Here’s a step by step walk through of Hawking radiation:
Everywhere there is a vacuum (which is almost everwhere, including the space between particles in solid matter), there is a flurry of virtual particles appearing and dissappearing. Virtual photons, particle-antiparticle pairs, energy fields are constantly appearing and disappearing and transforming into one another.
The spontaneous creation of the particle-antiparticle pair (I’ll call it a PAP) is what we shall use to demonstrate Hawking radiation. PAPs are virtual not in the sense that they’re not real, but virtual in the sense that they’re not permanent. Although, given a strong enough source of energy, the virtual PAP can gain enough energy to become long lasting particles, i.e., ‘real’ particles with a stable mass.
Now, a virtual PAP that suddenly appears is on borrowed time, because it’s on borrowed energy it sucks up from quantum fluctuations in the void. After a short while, an incredibly short while, the PAP goes back to the void. Or perhaps, before blinking out of existence, either or both particles may interact with other virtual or real particles or some other energy source.
Now the creation of PAPs happen constantly outside the event horizon of a black hole and constantly inside the event horizon of a black hole. Ahhh, but what about a virtual PAP created just inside the event horizon. Perhaps it was so close to the event horizon that one of the pair borrowed enough energy to pop outside the even horizon (with a quantum-tunneling, faster-than-lightspeed energy). In that case, that virtual particle has escaped the clutches of the black hole and runs away, while the other one stays behind.
Now, here’s the thing – something, albeit a virtual particle with laughably tiny energy, has escaped a black hole!
Net loss for the hole.
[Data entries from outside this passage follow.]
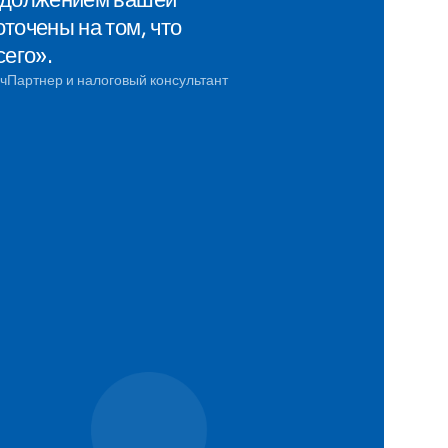
точены на том, что
сего».
ч
Партнер и налоговый консультант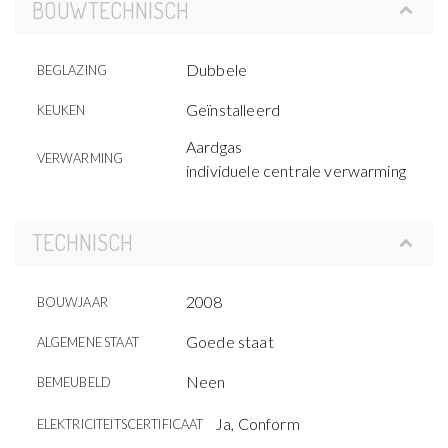
BOUWTECHNISCH
Dubbele
BEGLAZING
Geïnstalleerd
KEUKEN
Aardgas
VERWARMING
individuele centrale verwarming
TECHNISCH
2008
BOUWJAAR
Goede staat
ALGEMENE STAAT
Neen
BEMEUBELD
Ja, Conform
ELEKTRICITEITSCERTIFICAAT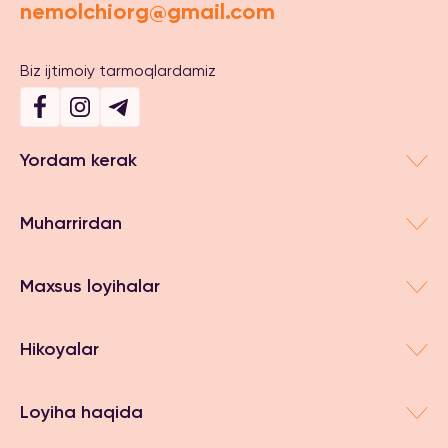
nemolchiorg@gmail.com
Biz ijtimoiy tarmoqlardamiz
Yordam kerak
Muharrirdan
Maxsus loyihalar
Hikoyalar
Loyiha haqida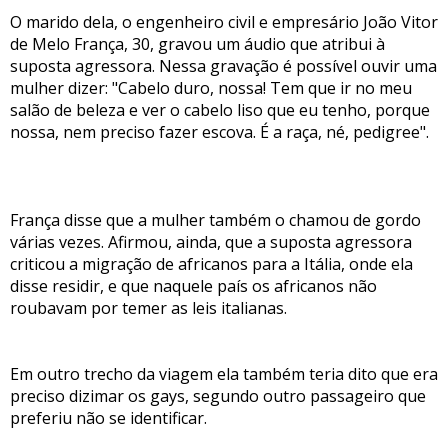
O marido dela, o engenheiro civil e empresário João Vitor
de Melo França, 30, gravou um áudio que atribui à
suposta agressora. Nessa gravação é possível ouvir uma
mulher dizer: "Cabelo duro, nossa! Tem que ir no meu
salão de beleza e ver o cabelo liso que eu tenho, porque
nossa, nem preciso fazer escova. É a raça, né, pedigree".
França disse que a mulher também o chamou de gordo
várias vezes. Afirmou, ainda, que a suposta agressora
criticou a migração de africanos para a Itália, onde ela
disse residir, e que naquele país os africanos não
roubavam por temer as leis italianas.
Em outro trecho da viagem ela também teria dito que era
preciso dizimar os gays, segundo outro passageiro que
preferiu não se identificar.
Whether you measure mass or energy or gravity – it’s all convertible in the end.
Eventually, Hawking theorizes, that a hole, if not fed with more matter, can radiate away enough energy to dissipate entirely. Probably with a big (little ‘b’) bang when there’s not enough gravitational mass left to support the (nearly?) infinite crushing of matter.
“It’s radiation! Run for it!”
Except that the virtual particles come from just outside the hole, not just inside. The speed of light is not something that you can just tunnel past: It’s always just as far away, no matter how “almost there” you are. And the bang at the end is not due to the black hole ceasing to be a black hole; it’s caused by it becomming a very hot black hole. It might then cease to be a black hole, but we don’t know that, and that’s not necessary for the kaboom.
Papa Geppetto! I’m a real…
No. I can’t go on.
You are right SlowMindThinking the use of escaping for gravity was incorrect, but I was trying to explain where it is, as I understand it, where the energy the pair need to exist comes from.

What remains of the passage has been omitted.